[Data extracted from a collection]
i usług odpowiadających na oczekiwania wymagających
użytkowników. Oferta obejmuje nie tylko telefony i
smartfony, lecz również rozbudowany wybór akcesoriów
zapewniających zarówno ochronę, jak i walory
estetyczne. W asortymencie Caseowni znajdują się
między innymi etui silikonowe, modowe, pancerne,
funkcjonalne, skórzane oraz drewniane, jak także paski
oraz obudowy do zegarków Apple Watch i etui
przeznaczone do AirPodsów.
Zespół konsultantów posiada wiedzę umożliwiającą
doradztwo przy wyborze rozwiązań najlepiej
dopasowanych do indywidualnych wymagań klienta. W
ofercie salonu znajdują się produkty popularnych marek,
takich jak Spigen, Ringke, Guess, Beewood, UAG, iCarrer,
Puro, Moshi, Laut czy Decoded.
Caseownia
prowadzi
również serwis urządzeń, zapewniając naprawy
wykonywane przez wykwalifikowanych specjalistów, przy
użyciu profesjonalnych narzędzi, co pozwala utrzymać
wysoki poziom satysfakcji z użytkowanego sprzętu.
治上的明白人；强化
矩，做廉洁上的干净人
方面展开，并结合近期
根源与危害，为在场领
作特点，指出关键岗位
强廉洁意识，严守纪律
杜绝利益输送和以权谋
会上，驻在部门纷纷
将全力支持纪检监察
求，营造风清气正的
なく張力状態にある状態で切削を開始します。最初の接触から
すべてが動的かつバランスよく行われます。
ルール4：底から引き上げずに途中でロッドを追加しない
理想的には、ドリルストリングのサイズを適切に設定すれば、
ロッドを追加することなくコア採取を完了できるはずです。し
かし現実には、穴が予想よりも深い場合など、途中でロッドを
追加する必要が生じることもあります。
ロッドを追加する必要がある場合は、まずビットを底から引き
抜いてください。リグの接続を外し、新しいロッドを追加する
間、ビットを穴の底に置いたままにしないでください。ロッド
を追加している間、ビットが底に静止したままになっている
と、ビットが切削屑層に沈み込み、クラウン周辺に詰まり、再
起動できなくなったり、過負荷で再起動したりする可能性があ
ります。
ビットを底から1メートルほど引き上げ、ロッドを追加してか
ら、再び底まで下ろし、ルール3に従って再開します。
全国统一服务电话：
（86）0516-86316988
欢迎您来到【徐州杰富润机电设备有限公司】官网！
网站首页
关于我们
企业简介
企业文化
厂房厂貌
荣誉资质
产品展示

* Directions for this task *
The whole set of records needs to be written out exactly.

* The completed task *
i usług odpowiadających na oczekiwania wymagających
użytkowników. Oferta obejmuje nie tylko telefony i
smartfony, lecz również rozbudowany wybór akcesoriów
zapewniających zarówno ochronę, jak i walory
estetyczne. W asortymencie Caseowni znajdują się
między innymi etui silikonowe, modowe, pancerne,
funkcjonalne, skórzane oraz drewniane, jak także paski
oraz obudowy do zegarków Apple Watch i etui
przeznaczone do AirPodsów.
Zespół konsultantów posiada wiedzę umożliwiającą
doradztwo przy wyborze rozwiązań najlepiej
dopasowanych do indywidualnych wymagań klienta. W
ofercie salonu znajdują się produkty popularnych marek,
takich jak Spigen, Ringke, Guess, Beewood, UAG, iCarrer,
Puro, Moshi, Laut czy Decoded.
Caseownia
prowadzi
również serwis urządzeń, zapewniając naprawy
wykonywane przez wykwalifikowanych specjalistów, przy
użyciu profesjonalnych narzędzi, co pozwala utrzymać
wysoki poziom satysfakcji z użytkowanego sprzętu.
治上的明白人；强化
矩，做廉洁上的干净人
方面展开，并结合近期
根源与危害，为在场领
作特点，指出关键岗位
强廉洁意识，严守纪律
杜绝利益输送和以权谋
会上，驻在部门纷纷
将全力支持纪检监察
求，营造风清气正的
なく張力状態にある状態で切削を開始します。最初の接触から
すべてが動的かつバランスよく行われます。
ルール4：底から引き上げずに途中でロッドを追加しない
理想的には、ドリルストリングのサイズを適切に設定すれば、
ロッドを追加することなくコア採取を完了できるはずです。し
かし現実には、穴が予想よりも深い場合など、途中でロッドを
追加する必要が生じることもあります。
ロッドを追加する必要がある場合は、まずビットを底から引き
抜いてください。リグの接続を外し、新しいロッドを追加する
間、ビットを穴の底に置いたままにしないでください。ロッド
を追加している間、ビットが底に静止したままになっている
と、ビットが切削屑層に沈み込み、クラウン周辺に詰まり、再
起動できなくなったり、過負荷で再起動したりする可能性があ
ります。
ビットを底から1メートルほど引き上げ、ロッドを追加してか
ら、再び底まで下ろし、ルール3に従って再開します。
全国统一服务电话：
（86）0516-86316988
欢迎您来到【徐州杰富润机电设备有限公司】官网！
网站首页
关于我们
企业简介
企业文化
厂房厂貌
荣誉资质
产品展示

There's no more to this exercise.